Steiger was in intensive care for a week, during which he lost 20 pounds.
“Everything went straight through me,” he said. “I had reverse thermal sensation: In the shower, I’d put on steaming hot water, and it felt ice-cold. I had hallucinations. My hands and tongue tingled. It lasted a year.”
Unfortunately, there is no way to know whether fish contain ciguatoxin – some island communities reportedly use pets and elderly relatives to test fish.
“Ciguatoxin can affect people in really low concentrations, subparts per billion,” Parsons said. “So it’s difficult to detect.”
Gambierdiscus species appear worldwide in tropical and subtropical waters, including the Caribbean and Gulf of Mexico; Florida’s hot spot has traditionally been the Keys.

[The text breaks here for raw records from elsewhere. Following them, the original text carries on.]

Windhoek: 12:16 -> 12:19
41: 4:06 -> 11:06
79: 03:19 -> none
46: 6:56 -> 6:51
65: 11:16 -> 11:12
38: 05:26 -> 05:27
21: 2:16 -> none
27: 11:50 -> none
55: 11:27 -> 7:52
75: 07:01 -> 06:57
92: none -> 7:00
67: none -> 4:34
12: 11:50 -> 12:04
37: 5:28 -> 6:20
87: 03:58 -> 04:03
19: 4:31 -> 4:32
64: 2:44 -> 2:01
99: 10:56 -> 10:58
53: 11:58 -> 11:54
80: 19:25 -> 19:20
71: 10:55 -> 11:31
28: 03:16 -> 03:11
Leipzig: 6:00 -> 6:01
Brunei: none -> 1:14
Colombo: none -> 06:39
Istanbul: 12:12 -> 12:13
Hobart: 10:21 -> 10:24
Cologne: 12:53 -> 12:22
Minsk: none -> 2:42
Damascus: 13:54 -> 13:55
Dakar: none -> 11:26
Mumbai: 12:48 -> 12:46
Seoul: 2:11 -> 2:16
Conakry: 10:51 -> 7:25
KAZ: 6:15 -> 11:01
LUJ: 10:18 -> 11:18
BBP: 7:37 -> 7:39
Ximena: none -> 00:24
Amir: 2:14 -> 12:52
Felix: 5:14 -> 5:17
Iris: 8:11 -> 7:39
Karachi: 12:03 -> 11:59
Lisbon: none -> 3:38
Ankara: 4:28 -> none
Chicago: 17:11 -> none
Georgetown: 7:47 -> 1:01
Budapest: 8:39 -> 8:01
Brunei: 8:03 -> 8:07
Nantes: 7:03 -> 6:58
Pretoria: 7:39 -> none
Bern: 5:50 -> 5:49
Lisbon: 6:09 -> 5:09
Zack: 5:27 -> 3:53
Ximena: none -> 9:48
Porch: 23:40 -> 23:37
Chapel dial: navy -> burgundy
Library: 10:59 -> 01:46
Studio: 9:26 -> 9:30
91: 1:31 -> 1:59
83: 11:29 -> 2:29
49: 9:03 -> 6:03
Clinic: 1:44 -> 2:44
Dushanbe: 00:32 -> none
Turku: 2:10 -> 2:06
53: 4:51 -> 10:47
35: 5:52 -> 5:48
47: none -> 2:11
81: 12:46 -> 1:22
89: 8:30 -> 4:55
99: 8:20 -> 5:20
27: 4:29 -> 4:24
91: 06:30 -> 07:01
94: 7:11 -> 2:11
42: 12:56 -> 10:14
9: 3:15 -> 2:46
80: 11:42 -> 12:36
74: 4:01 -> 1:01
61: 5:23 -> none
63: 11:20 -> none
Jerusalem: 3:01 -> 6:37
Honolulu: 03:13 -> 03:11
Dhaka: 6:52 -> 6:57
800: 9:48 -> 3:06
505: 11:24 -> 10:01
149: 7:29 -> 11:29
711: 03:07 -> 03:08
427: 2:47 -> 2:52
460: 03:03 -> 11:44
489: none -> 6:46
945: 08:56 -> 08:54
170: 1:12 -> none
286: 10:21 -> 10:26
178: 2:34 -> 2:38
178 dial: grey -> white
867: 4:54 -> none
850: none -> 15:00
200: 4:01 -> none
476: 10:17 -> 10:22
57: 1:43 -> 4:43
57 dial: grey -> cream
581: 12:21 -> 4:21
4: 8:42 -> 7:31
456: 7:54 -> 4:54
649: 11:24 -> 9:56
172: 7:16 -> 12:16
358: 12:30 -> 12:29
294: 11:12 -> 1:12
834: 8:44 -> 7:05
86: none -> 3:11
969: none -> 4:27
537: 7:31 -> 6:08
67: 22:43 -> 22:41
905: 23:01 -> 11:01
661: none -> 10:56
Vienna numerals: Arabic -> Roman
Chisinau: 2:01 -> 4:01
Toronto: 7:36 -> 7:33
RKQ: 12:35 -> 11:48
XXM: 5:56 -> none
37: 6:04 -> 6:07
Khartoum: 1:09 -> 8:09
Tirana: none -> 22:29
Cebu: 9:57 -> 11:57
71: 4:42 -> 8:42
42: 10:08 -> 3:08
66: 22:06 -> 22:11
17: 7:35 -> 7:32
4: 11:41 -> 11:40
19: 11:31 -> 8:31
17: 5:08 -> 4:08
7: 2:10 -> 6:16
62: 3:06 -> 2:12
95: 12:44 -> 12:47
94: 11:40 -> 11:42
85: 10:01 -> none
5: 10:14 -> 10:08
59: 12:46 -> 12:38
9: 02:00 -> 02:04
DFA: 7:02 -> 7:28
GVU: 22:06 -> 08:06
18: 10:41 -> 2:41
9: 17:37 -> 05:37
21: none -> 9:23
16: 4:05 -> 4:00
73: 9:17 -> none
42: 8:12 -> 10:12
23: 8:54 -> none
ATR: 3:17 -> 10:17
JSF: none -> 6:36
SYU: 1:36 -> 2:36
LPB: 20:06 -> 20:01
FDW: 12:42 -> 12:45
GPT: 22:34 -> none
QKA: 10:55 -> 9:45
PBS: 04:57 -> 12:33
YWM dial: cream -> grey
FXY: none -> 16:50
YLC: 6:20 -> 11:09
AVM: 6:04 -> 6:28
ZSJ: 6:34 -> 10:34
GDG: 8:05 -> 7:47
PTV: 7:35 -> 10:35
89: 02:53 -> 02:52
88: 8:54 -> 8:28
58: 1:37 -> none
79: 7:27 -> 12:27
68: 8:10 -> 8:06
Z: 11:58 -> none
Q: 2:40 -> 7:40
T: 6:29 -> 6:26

“There is concern about Gambierdiscus range expansion with climate change,” Parsons said. “We’re detecting fish with ciguatoxin in the northern Gulf, and people are getting sick in the Canary Islands where they’ve never had it before.”
Another concern is fish from ciguatera areas.
“As we max out local fisheries, we’re importing more and more fish from the Pacific and Caribbean,” Parsons said. “So people are more exposed to tropical fish and the threat of ciguatera.”
Study’s scope
Early researchers thought there was only one Gambierdiscus species (G. toxicus); in recent years, 11 have been identified, four in the Keys.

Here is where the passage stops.